__RECORDS FOR PROCESSING__

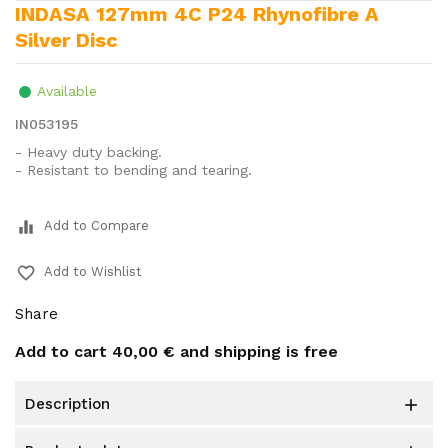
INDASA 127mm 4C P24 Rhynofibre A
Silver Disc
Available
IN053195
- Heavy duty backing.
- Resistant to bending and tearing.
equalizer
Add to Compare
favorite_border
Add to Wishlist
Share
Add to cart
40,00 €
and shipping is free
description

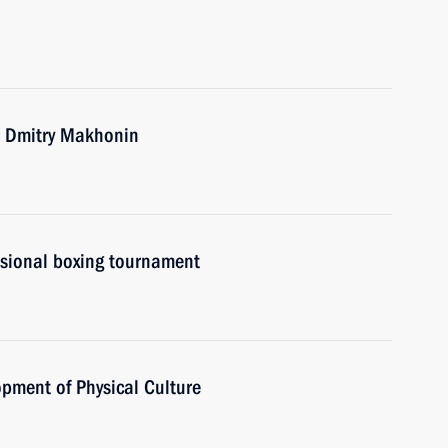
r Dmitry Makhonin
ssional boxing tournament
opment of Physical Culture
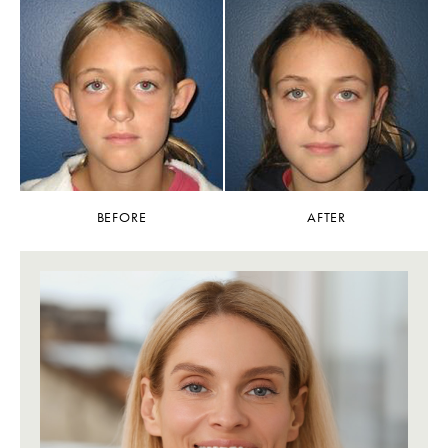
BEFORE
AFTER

__WHAT YOU WILL DO__
What is needed is an exact copy of only the lines from the line containing "and shipping is free" through the last line of the entries, inclusive, without the pictures.

__EXERCISE RESULT__
and shipping is free
description

r Dmitry Makhonin
ssional boxing tournament
opment of Physical Culture
BEFORE
AFTER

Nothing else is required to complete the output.